|
Review: |
|
I don't remember where i got this release, but it is an odd little thing. Last Portray are apparently a Swedish shoegaze act, whose only web presence is a MySpace page they abandoned in 2010. This is their sole release, a 3" CD on a label from Peru, and i got a download of it from ... somewhere. I forget.
But it's three really cool songs, and so i tried to order it from the label in Peru. I sent them some money via PayPal, but it has never arrived. It was cheap though -- so cheap that i doubted it was enough money for it ship from Peru to Atlanta. And, indeed, i got what i paid for. Caveat emptor and all that.
Given that this music is practically impossible to find, why talk about it here? Well, to be honest, there is really something going on. These three songs are wall of noisy shoegaze, just a hard drone built out of layers of distorted guitar, muffled voice, and silly keyboard riffs. The songs hold up to repeated listens, which makes me wonder what happened to this band? Why did they disappear? Did the membesr move on to other things, or is Last Portray still hammering out tunes in some bunker in Sweden?

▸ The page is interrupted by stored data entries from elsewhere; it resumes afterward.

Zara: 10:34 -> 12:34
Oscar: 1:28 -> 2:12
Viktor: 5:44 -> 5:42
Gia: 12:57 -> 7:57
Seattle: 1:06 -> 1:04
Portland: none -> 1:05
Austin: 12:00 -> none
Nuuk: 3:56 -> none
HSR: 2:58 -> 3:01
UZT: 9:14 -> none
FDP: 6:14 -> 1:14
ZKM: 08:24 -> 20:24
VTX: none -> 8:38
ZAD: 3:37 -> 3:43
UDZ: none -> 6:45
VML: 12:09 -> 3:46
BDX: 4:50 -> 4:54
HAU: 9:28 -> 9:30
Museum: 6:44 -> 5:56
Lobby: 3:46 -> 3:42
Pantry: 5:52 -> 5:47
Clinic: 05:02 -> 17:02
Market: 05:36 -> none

I might never know, but in the meantime, there are three cool shoegaze tunes to enjoy.
The first one here is called On The Brink Gazing In and consists of flat drums (which i think is a drum machine, although all details are a little vague), fuzzed guitars, and a keyboard that picks a simple melody. Eventually, as the guitar ramps up, a voice comes in, half heard under the drone. What makes this song is the insistent beat, one of those simple tappings that drives the drone along and just makes me bounce as i listen. The song gets more distorted as it goes, the guitars going crazy, the voice overdriven and whining, the hi-hat tapping away... Great stuff.

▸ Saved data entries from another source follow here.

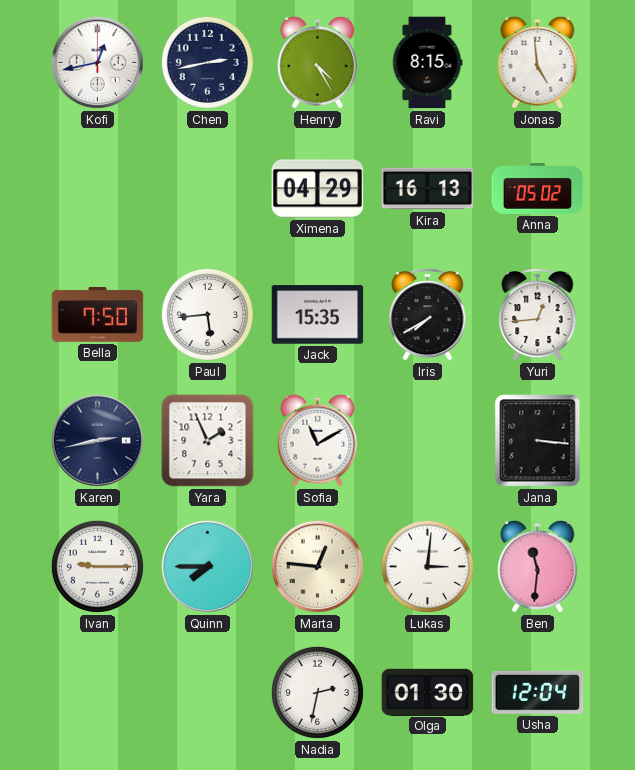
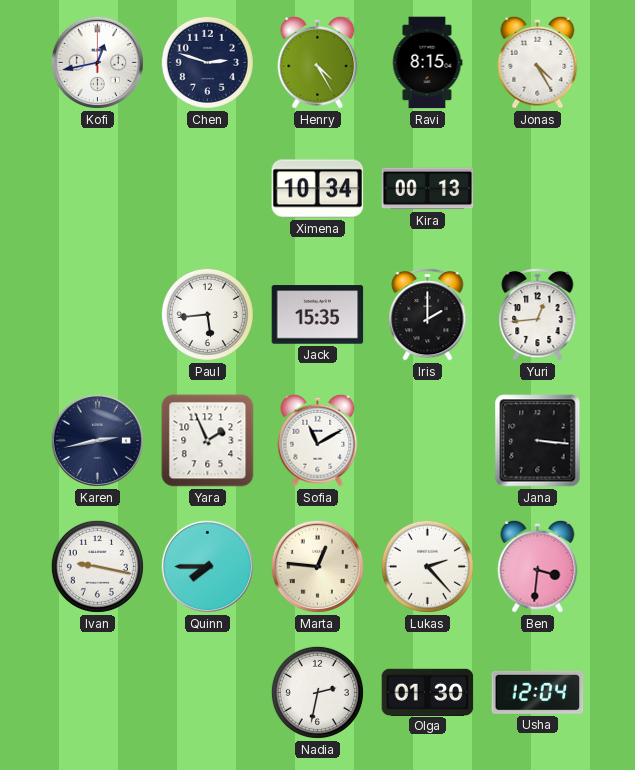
Chen: 2:43 -> 2:48
Jonas: 4:59 -> 4:25
Ximena: 04:29 -> 10:34
Kira: 16:13 -> 00:13
Anna: 05:02 -> none
Bella: 7:50 -> none
Iris: 7:40 -> 2:00
Ivan: 9:15 -> 9:17
Lukas: 3:01 -> 2:23
Ben: 11:31 -> 3:31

The middle tune is called Shoegazing Sweethearts, which is such a great title i am surprised that Ride or The Boo Radleys never used it. It starts with the grinding guitar, a similar keyboard riff, and the voice still echoed. However, on this song we are clearly listening to a drum machine, which plods along with a mechanical rhythm. This song is actually clearer than the previous tune, and it reminds me a little of one of those shoegaze bands that used to be on Darla compilations in the late 1990s -- Flowchart, Technicolor, that sort of thing. Also, i can tell that English is not the vocalist's first language in the way that he sings "sweet harr TTTTs". That is probably not really a proper phonetic spelling, but the point is that he just says it odd. Swedishly, i suppose. Anyway, the guitars grind along, he sings Swedishly, the drum machine taps, and keyboards burble happily. The keys are chaotic here, several layers playing against each other. Again, this is a nice fun song.
And then we wrap things up with Falling Leaves, which is where it all comes together. The chirpy little keyboard, the echoed voice (here with a female singing a duet with the male lead singer), the overly fuzzy guitars, and the insistent drum beat all blend organically. The elements all complement each other, while on the first song the keyboards seemed to compete with the voice, and on the second the keys competed with the guitar. Here, the blur of sound is balanced. The song also reminds me of very early Isobella. Sure, the female and male voices contribute to that, but there is a sort of naiveté here, the kids (?) just pounding away at their instruments with no care for anything. This song captures a sense of making noise for the sheer unrestrained fun of it. Plus, at 4:48, it is the longest tune here.
So, there are three songs from Last Portray that exist, and the third one on their one release is the best. So i guess they went out at the top of their game. Good for them. I will still wonder what happened to them. If you are a fan of shoegaze, keep an eye out for this odd little release.